Page-level text extractions
────────────────────
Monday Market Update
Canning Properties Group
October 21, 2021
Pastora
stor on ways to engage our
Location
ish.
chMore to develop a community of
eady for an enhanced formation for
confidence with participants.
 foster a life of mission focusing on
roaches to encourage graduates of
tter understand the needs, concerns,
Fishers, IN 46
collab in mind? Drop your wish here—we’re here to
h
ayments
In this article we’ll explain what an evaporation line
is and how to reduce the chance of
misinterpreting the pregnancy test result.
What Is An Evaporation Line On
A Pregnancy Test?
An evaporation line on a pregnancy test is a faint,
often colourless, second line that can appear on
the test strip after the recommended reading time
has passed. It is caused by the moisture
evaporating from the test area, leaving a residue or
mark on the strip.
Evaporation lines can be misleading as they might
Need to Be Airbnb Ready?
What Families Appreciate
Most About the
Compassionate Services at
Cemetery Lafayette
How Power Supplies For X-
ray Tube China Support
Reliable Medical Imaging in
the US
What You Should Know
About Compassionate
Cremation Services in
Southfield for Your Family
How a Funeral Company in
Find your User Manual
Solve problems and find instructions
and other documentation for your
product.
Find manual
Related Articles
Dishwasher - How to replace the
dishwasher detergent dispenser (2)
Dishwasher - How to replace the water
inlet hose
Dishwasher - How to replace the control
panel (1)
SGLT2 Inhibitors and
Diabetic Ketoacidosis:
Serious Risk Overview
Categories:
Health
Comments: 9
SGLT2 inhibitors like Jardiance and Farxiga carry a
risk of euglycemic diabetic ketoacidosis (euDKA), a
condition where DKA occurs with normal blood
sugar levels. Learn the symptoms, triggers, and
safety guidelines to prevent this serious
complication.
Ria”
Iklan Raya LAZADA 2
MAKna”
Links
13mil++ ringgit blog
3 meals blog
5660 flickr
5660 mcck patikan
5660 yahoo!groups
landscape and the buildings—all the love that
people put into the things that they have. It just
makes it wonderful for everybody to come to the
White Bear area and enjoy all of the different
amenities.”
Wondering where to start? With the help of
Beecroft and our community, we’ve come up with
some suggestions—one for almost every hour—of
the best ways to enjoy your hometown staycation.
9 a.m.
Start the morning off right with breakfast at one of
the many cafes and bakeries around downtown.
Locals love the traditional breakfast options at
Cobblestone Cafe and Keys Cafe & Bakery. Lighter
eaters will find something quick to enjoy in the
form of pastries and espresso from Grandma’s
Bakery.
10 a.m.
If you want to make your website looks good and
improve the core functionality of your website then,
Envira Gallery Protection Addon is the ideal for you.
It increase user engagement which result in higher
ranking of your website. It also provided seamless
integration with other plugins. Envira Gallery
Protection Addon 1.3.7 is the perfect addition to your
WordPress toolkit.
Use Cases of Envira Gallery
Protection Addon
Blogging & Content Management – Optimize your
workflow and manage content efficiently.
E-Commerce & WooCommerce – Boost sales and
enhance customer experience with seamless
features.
────────────────────
If a line in the entries above has the word "seamless", copy it.

ranking of your website. It also provided seamless
enhance customer experience with seamless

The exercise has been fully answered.